Magnetic monopoles and dipoles (Credit: CERN)
“Today MoEDAL celebrates the release of its first physics result and joins the other LHC experiments at the discovery frontier," says Spokesperson of the MoEDAL experiment, James Pinfold.
Just as electricity comes with two charges, positive and negative, so magnetism comes with two poles, North and South. The difference is that while it’s easy to isolate a positive or negative electric charge, nobody has ever seen a solitary magnetic charge, or monopole. If you take a bar magnet and cut it in half, you end up with two smaller bar magnets, each with a North and South pole. Yet theory suggests that magnetism could be a property of elementary particles.

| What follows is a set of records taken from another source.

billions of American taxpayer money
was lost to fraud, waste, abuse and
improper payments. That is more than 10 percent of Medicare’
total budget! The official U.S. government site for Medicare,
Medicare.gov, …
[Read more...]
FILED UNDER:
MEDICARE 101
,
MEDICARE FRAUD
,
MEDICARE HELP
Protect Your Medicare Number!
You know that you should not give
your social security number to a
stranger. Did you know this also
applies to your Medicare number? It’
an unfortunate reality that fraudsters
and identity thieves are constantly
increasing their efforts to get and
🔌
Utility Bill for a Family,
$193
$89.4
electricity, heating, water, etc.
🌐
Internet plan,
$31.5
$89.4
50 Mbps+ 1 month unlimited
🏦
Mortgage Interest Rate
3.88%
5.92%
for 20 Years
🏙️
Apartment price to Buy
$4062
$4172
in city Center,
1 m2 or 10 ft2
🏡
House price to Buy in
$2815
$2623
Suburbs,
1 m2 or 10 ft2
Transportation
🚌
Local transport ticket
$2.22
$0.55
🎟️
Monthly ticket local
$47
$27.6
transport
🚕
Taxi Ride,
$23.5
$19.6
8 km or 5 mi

So just as electrons carry negative electric charge and protons carry positive charge, so magnetic monopoles could in theory carry a North or a South pole.

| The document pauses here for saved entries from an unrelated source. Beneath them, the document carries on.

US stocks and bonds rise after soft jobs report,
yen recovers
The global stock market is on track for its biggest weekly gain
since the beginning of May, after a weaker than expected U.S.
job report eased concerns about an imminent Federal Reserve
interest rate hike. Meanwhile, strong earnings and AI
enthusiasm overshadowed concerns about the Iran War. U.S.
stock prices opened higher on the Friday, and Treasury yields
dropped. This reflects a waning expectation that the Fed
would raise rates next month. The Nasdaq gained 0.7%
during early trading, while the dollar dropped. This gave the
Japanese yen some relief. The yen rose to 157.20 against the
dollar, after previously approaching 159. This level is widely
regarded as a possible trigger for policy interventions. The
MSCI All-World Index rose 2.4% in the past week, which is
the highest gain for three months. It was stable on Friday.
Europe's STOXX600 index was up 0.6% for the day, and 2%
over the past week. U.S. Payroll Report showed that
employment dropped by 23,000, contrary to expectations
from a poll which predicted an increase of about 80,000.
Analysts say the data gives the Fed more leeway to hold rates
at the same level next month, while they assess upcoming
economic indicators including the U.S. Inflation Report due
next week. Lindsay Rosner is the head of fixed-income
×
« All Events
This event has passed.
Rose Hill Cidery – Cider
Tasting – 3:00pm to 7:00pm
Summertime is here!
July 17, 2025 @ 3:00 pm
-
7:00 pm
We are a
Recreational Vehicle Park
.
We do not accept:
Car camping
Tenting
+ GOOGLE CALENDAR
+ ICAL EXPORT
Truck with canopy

If monopoles exist, they are believed to be very massive. As the LHC produces collisions at unprecedented energy, physicists may be able to observe such particles if they are light enough to be in the LHC’s reach. For instance, high-energy photon–photon interactions could produce pairs of North and South monopoles. Monopoles could manifest their presence via their magnetic charge and through their very high ionizing power, estimated to be about 4700 times higher than that of the protons. The MoEDAL experiment at the LHC is designed specifically to look at these effects.
MoEDAL is composed of a largely passive detector, installed next to the LHCb experiment. As monopoles would be highly ionizing, they would leave tracks in plastic detectors (NTDs) that are examined by a microscope afterwards. Monopoles would also lose their energy very quickly and could therefore be slowed down by another device consisting of 0.8 tonnes of aluminium detectors that act as a trap. A trapped monopole would signal its presence afterwards, when a magnetometer ‘scans’ the detectors for a magnetic charge. Additionally, MoEDAL includes an array of TimePix silicon pixel detectors used to monitor the experiment’s environment in real-time.
The paper published today is based on an analysis of data collected during the LHC’s first run, when the trapping detector was still a prototype. Although showing no evidence for trapped monopoles, the results have allowed the MoEDAL collaboration to place new mass limits, assuming a simple production mode of these hypothetical particles. They also provide a clear demonstration of the power of the MoEDAL detector, as the LHC delivers data at higher energy. The MoEDAL collaboration is now actively working on the analysis of data obtained with the full detector – including plastic NTDs and trapping detectors – in 2015, with the exciting possibility of revolutionary discoveries in a number of new physics scenarios.
The paper published today was signed by school students from the Simon Langton School, Canterbury, UK, which joined the MoEDAL collaboration in 2013, and the Institute for Research in Schools (IRIS), which aims is to bring first-class cutting-edge research into high-schools.